This is an intense experience. You have to fully commit yourself to it. It's like a twelve-week cram fest. On top of that, when you finally see the forest through the trees, you realize how little you actually know. A certain type of person is upset about that. A very different type of person is absolutely pumped to continue to learn. To really truly succeed at the Guild (and in the IT field I would imagine) you need to be that latter person. That's number one. An insatiable lust for learning.
Your day to day routine will change. The Guild offers living arrangements for those coming from out of town. Luckily, I live in Stow, about thirty minutes from Akron. The formal learning happens between 9 and 4 Monday thru Friday but you would be fooling yourself if you didn't allocate at least twenty hours a week on top of that for extra learning or to strengthen key concepts. You really get out what you put in. Maturity and drive are huge parts of the process. Eric won't really require you to do homework in the traditional sense (other than checking on your Mastery and Capstone projects). You paid ten grand for this, man. Don't be an idiot.
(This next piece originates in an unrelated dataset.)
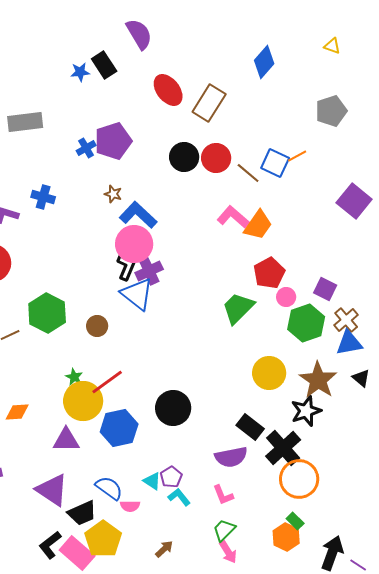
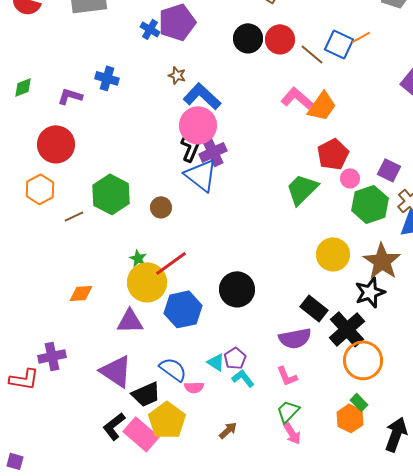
blue cross: (86, 148) -> (150, 29), turned -30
The jobs will come if you put in the effort. For me, the most stressful part of this whole process was the "speed dating" events, where the Guild brings in a lot of interested companies for you to connect with. On top of the curriculum and your side projects it can be quite a difficult time. The Guild was absolutely phenomenal with how they handled it all. They provide you with all the resources you need in order for you to find the right fit. It's a tough balance to strike between learning and the need for a job. Luckily for me I was offered a position at my dream job fairly quickly into the process, which I quickly accepted. They can't guarantee employment but I find it hard to believe that the type of people the Guild attracts (and the vetting process of the Guild itself) would be unemployed for long. The Guild is hugely respected. I can't count the number of times I heard potential employers tell me they value the education I received here over a traditional CS degree. The job placement rate was (I think) one hundred percent the last Java cohort and I see no reason why those numbers won't be repeated this time around. Many of my fellow students over here and on the .NET side already have accepted offers from interested firms.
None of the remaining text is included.